Aku tahu, perempuan macam apa yang berada di tempat seperti itu. Aku tak bisa memastikan, kapan foto itu diambil. Entahlah. Tapi, tiba-tiba dadaku begitu sesak. Aku hampir tak bisa menahan diri saat ada yang mengetuk pintu. Terlebih, aku sudah berjanji pada Bang Ash untuk tidak membuat kekacauan. Cepat-cepat kumasukkan foto itu ke dalam kotak, dan kembali menyimpannya di dalam lemari.
"Arsyana ...."
Aku membuka pintu. Ternyata Erika.
"Iya, Kak?"
"Udah ditungguin di bawah. Kita sarapan dulu."
"Iya, Kak."
Kami berjalan menuruni tangga. Rumah ini cukup mewah. Dengan design minimalis di setiap interiornya. Terdapat banyak lukisan dan beberapa foto keluarga di dinding.
Aku duduk di meja makan, berhadapan dengan mami. Ah, ya, mami. Wanita yang membuatku hampir gila beberapa hari ini. Dia selalu mengajariku beberapa hal. Memasak, mencuci piring, melipat baju, dan lain-lain. Tapi, dia melakukan itu tanpa senyuman. Kuulangi, tanpa senyuman.
"Papi ke mana, Mam?" tanyaku saat tak melihat papi di meja makan.
"Papi udah sarapan duluan. Sekarang ada di ruang kerjanya."
Walaupun begitu, mami tak semasam saat pertama kali bertemu. Hanya saja, dia tak pernah sekali pun menunjukkan lengkungan bibirnya. Satu lagi, dia tak pernah menatapku saat berbicara.
"Hari ini, kamu belajar bikin makanan kesukaan Evan." Mami membuka suara saat kami telah menghabiskan makanan.
"Rendang, Mam?" tanyaku ragu.
Mami hanya mendeham. Lalu melangkah menuju dapur. Erika menatapku, menyunggingkan senyum.

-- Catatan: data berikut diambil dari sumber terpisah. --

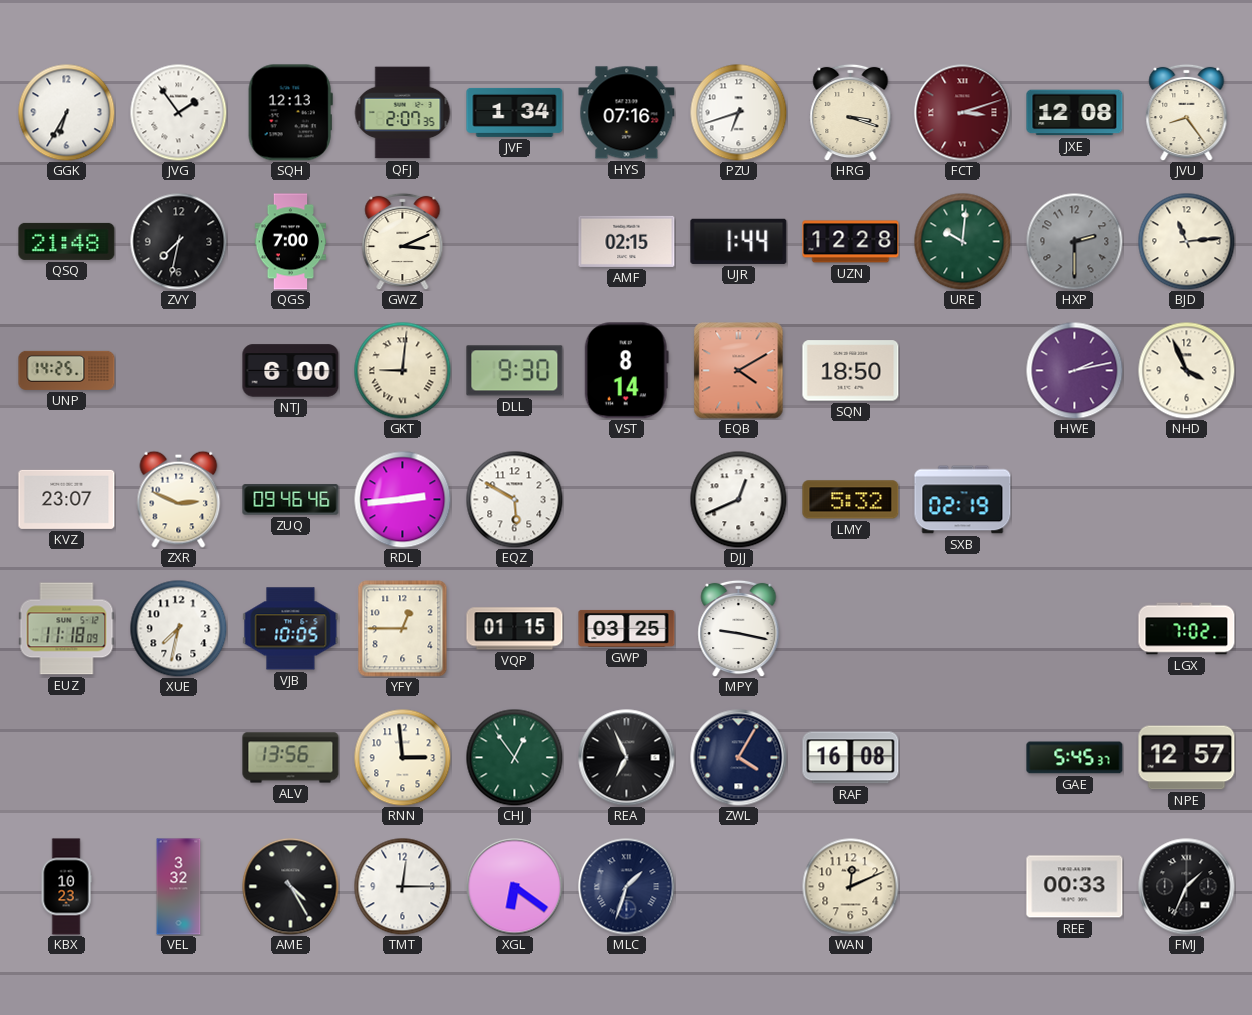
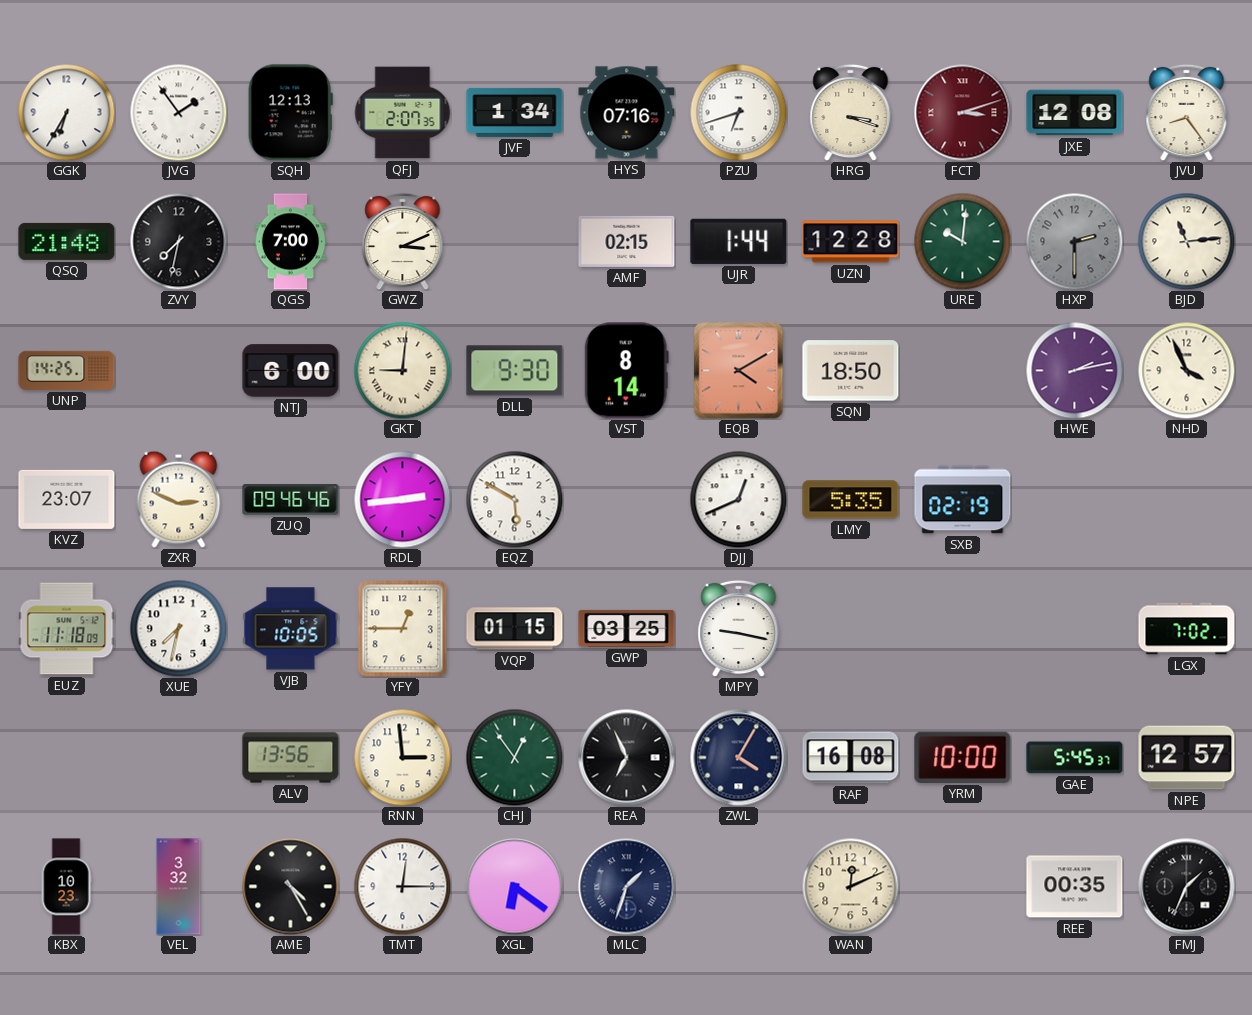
LMY: 5:32 -> 5:35
YRM: none -> 10:00
REE: 00:33 -> 00:35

Erika memberi isyarat agar aku mengikuti mami. Kemudian aku bergegas ke dapur. Di sana, sudah tersedia bahan-bahan untuk membuat rendang, kesukaan Evan.
Mami mengajariku cara membuat rendang. Mulai dari memotong daging, memilah bumbu, dan mencicipi rasa. Butuh waktu berjam-jam untuk menghasilkan rendang yang sebenarnya. Ah, melelahkan. Tapi kuakui, mami begitu mengagumkan. Walaupun dia mempunyai asisten rumah tangga, setidaknya dia benar-benar bisa mengerjakan pekerjaan rumah.

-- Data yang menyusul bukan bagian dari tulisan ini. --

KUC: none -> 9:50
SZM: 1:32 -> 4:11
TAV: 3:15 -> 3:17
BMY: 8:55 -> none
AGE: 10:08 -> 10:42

"Oh, ya, ini waktunya papi makan buah. Tolong kamu potong-potong buahnya ya," perintah mami.
"Iya, Mam."
Aku segera mengeluarkan beberapa macam buah dari dalam lemari es. Kukupas satu-persatu. Dan, krek ... jariku ikut terkupas.
"Awww!" jeritku.
Mami terperanjat. Dia menarik tanganku, mengarahkannya ke wastafel, dan membasuhnya dengan air, hingga darahnya hilang. Aku meringis.
"Udah, nggak usah cengeng. Lain kali hati-hati."

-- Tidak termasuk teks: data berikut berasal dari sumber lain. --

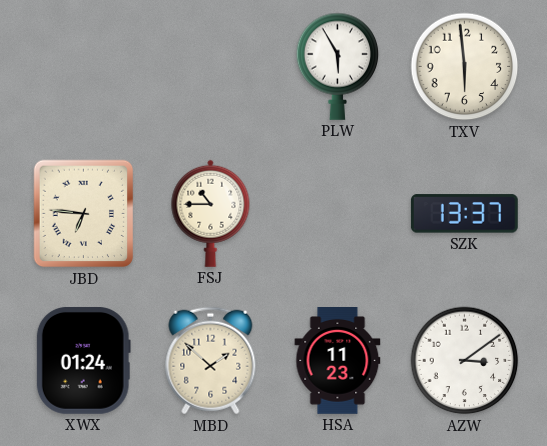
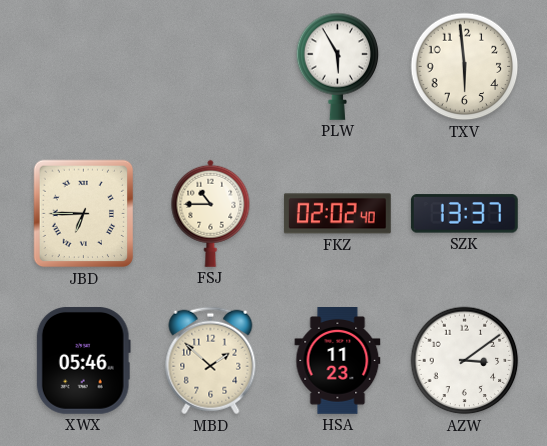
JBD: 6:46 -> 6:45
FKZ: none -> 02:02
XWX: 01:24 -> 05:46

Erika menghampiri kami di dapur.
"Kenapa, Ars?" tanya Erika.
Aku hanya meringis, masih merasakan perih di jari telunjuk.
KAMU SEDANG MEMBACA
I Love You, Ars!
Storie d'amorePRANG! Aku melemparkan piring dan gelas di hadapanku yang masih berisi sandwich dan teh hangat. Biarlah. Aku suka ini. Aku suka ketika hatiku yang sedang bergemuruh mendapatkan 'teman'. "Ars, dengerin aku dulu ...." "Cukup!" Napasku terengah. Entah...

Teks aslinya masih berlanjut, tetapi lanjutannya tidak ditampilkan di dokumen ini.